**EXERCISE AIM:**
Every entry in this listing should be written out exactly.
::::::::::
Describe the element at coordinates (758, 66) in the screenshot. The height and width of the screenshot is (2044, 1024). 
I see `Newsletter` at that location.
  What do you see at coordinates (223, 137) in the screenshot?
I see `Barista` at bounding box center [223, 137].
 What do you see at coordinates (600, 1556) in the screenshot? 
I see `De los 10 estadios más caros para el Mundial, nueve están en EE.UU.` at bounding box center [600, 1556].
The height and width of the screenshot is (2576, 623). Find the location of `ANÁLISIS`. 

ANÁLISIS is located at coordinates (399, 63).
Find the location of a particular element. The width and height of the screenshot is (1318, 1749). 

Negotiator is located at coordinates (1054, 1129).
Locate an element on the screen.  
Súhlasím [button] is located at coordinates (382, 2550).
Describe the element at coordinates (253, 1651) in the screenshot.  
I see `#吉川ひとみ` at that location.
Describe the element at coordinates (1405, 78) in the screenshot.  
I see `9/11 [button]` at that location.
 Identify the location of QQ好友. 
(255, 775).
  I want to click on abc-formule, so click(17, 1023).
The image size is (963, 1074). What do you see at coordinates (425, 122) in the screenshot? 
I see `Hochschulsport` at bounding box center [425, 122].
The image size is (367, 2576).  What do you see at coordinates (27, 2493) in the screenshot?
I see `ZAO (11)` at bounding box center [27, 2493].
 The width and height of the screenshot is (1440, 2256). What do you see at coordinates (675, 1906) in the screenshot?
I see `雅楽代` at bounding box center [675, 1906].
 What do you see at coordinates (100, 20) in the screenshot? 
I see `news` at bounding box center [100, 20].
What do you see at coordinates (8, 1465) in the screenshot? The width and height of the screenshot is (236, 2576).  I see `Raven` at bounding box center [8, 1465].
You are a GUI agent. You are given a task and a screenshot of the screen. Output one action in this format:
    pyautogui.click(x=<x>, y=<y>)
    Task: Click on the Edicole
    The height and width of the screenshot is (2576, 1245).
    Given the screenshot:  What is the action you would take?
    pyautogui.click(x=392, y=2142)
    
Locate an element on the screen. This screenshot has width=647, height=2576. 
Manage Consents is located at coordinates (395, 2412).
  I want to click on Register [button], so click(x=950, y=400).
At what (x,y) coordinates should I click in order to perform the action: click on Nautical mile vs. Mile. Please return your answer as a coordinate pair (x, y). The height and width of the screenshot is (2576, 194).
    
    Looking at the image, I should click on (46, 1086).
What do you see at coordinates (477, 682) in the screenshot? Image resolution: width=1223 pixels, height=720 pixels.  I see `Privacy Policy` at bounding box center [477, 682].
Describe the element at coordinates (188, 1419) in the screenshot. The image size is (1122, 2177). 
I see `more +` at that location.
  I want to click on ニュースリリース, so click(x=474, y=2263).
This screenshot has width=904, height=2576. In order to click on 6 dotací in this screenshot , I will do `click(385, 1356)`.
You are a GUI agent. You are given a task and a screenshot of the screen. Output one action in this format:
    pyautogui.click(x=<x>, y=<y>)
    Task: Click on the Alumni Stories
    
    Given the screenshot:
::::::::::
**COMPLETED TASK:**
Describe the element at coordinates (758, 66) in the screenshot. The height and width of the screenshot is (2044, 1024). 
I see `Newsletter` at that location.
  What do you see at coordinates (223, 137) in the screenshot?
I see `Barista` at bounding box center [223, 137].
 What do you see at coordinates (600, 1556) in the screenshot? 
I see `De los 10 estadios más caros para el Mundial, nueve están en EE.UU.` at bounding box center [600, 1556].
The height and width of the screenshot is (2576, 623). Find the location of `ANÁLISIS`. 

ANÁLISIS is located at coordinates (399, 63).
Find the location of a particular element. The width and height of the screenshot is (1318, 1749). 

Negotiator is located at coordinates (1054, 1129).
Locate an element on the screen.  
Súhlasím [button] is located at coordinates (382, 2550).
Describe the element at coordinates (253, 1651) in the screenshot.  
I see `#吉川ひとみ` at that location.
Describe the element at coordinates (1405, 78) in the screenshot.  
I see `9/11 [button]` at that location.
 Identify the location of QQ好友. 
(255, 775).
  I want to click on abc-formule, so click(17, 1023).
The image size is (963, 1074). What do you see at coordinates (425, 122) in the screenshot? 
I see `Hochschulsport` at bounding box center [425, 122].
The image size is (367, 2576).  What do you see at coordinates (27, 2493) in the screenshot?
I see `ZAO (11)` at bounding box center [27, 2493].
 The width and height of the screenshot is (1440, 2256). What do you see at coordinates (675, 1906) in the screenshot?
I see `雅楽代` at bounding box center [675, 1906].
 What do you see at coordinates (100, 20) in the screenshot? 
I see `news` at bounding box center [100, 20].
What do you see at coordinates (8, 1465) in the screenshot? The width and height of the screenshot is (236, 2576).  I see `Raven` at bounding box center [8, 1465].
You are a GUI agent. You are given a task and a screenshot of the screen. Output one action in this format:
    pyautogui.click(x=<x>, y=<y>)
    Task: Click on the Edicole
    The height and width of the screenshot is (2576, 1245).
    Given the screenshot:  What is the action you would take?
    pyautogui.click(x=392, y=2142)
    
Locate an element on the screen. This screenshot has width=647, height=2576. 
Manage Consents is located at coordinates (395, 2412).
  I want to click on Register [button], so click(x=950, y=400).
At what (x,y) coordinates should I click in order to perform the action: click on Nautical mile vs. Mile. Please return your answer as a coordinate pair (x, y). The height and width of the screenshot is (2576, 194).
    
    Looking at the image, I should click on (46, 1086).
What do you see at coordinates (477, 682) in the screenshot? Image resolution: width=1223 pixels, height=720 pixels.  I see `Privacy Policy` at bounding box center [477, 682].
Describe the element at coordinates (188, 1419) in the screenshot. The image size is (1122, 2177). 
I see `more +` at that location.
  I want to click on ニュースリリース, so click(x=474, y=2263).
This screenshot has width=904, height=2576. In order to click on 6 dotací in this screenshot , I will do `click(385, 1356)`.
You are a GUI agent. You are given a task and a screenshot of the screen. Output one action in this format:
    pyautogui.click(x=<x>, y=<y>)
    Task: Click on the Alumni Stories
    
    Given the screenshot:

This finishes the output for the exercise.